Mais le truc qui m'a vraiment excité les neurones, c'est Alpamayo. NVIDIA appelle ça le "moment ChatGPT de l'IA physique" et pour une fois, j'crois pas que ce soit juste du marketing. Alpamayo 1, c'est un modèle vision-langage-action de 10 milliards de paramètres qui fait de la conduite autonome avec du raisonnement en chaîne. Concrètement, au lieu de juste détecter des obstacles et calculer une trajectoire, le truc réfléchit. Il décompose les situations complexes en sous-problèmes et peut même expliquer pourquoi il prend telle ou telle décision.
Et NVIDIA balance tout ça en open source sur Hugging Face OKLM. Les poids du modèle, AlpaSim (leur framework de simulation), et plus de 1700 heures de données de conduite. De quoi permettre aux développeurs de créer leurs propres variantes optimisées. Côté constructeurs, la Mercedes-Benz CLA sera d'ailleurs la première caisse à embarquer NVIDIA DRIVE AV dès le premier trimestre 2026 aux États-Unis.
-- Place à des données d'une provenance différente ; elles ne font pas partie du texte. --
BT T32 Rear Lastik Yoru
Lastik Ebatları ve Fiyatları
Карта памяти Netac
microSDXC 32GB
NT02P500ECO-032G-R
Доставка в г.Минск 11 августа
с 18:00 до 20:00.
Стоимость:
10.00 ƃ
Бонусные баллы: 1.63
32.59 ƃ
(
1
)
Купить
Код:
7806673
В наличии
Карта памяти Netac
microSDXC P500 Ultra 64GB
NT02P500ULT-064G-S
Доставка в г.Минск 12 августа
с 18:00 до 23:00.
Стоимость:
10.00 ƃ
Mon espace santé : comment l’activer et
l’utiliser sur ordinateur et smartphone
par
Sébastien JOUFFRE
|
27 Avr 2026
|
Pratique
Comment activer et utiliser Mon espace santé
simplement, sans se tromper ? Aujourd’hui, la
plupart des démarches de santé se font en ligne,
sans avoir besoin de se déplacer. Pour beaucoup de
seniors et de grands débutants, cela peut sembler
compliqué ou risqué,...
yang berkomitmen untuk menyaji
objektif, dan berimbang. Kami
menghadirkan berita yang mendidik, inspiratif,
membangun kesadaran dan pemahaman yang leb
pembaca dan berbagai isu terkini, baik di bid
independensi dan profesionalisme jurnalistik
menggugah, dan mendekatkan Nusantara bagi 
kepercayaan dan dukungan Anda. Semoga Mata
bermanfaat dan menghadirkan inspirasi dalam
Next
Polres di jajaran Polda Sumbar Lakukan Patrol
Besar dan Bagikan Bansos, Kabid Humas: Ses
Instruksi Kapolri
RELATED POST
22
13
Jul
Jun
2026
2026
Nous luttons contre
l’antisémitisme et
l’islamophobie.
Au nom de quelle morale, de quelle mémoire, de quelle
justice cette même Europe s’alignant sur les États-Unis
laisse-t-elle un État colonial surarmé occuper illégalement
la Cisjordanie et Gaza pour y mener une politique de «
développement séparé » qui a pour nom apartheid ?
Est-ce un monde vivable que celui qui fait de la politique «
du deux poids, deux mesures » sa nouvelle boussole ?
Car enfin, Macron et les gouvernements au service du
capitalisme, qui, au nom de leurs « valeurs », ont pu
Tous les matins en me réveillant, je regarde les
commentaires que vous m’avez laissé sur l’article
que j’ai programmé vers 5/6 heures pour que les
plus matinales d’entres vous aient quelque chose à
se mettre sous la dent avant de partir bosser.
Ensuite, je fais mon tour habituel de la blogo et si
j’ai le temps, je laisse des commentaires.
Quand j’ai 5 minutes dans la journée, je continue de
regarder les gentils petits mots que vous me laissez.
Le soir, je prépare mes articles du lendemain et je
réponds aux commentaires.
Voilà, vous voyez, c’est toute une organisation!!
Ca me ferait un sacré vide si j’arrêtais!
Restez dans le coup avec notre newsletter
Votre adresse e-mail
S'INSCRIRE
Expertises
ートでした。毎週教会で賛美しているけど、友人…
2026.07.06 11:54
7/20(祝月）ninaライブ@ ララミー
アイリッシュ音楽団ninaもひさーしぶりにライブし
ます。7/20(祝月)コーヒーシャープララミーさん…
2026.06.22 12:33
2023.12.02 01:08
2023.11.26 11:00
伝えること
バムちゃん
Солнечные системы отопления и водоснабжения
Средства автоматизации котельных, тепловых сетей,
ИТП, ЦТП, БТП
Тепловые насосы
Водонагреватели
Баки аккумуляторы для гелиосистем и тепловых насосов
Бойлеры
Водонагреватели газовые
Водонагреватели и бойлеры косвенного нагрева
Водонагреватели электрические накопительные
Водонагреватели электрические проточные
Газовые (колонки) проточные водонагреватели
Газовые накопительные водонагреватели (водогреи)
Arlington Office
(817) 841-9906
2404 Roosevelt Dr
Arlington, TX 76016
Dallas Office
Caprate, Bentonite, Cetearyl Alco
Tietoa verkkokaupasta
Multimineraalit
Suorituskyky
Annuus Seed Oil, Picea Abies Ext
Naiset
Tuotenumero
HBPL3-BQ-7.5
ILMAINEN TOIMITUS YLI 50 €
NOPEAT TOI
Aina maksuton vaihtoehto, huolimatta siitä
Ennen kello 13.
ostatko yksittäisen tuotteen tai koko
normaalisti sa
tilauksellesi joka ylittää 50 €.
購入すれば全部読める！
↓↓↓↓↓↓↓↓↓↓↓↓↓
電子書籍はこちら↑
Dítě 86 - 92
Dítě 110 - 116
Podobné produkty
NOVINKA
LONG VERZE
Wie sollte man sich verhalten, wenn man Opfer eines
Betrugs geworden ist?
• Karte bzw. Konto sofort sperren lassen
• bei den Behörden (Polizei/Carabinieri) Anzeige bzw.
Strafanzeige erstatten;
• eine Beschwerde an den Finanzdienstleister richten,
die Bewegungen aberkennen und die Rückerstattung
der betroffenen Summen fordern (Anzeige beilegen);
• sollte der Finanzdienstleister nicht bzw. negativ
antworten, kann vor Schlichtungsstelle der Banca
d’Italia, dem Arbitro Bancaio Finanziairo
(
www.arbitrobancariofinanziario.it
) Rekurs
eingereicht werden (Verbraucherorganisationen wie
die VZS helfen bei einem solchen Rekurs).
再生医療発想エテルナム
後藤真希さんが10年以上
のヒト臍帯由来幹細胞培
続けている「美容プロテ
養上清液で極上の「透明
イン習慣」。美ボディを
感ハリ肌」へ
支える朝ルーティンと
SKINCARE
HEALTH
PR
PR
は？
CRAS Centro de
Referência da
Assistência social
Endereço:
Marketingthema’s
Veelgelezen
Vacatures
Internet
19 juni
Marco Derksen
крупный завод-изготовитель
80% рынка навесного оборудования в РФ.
Les produits basés sur Rubin débarqueront ensuite chez les partenaires cloud (AWS, Google, Azure, Oracle...) au second semestre 2026. Jensen Huang a rappelé que 10 000 milliards de dollars d'infrastructure informatique sont en train de basculer vers ce nouveau paradigme. Bref, on verra si les promesses tiennent la route, mais une chose est sûre, ça va être intéressant de voir ce que la communauté va faire avec un modèle de conduite autonome open source entre les mains. Et si le sujet vous branche, jetez un œil à mon chouchou, OpenPilot , le projet de Geohot qui fait ça depuis quelques années sur des voitures lambda.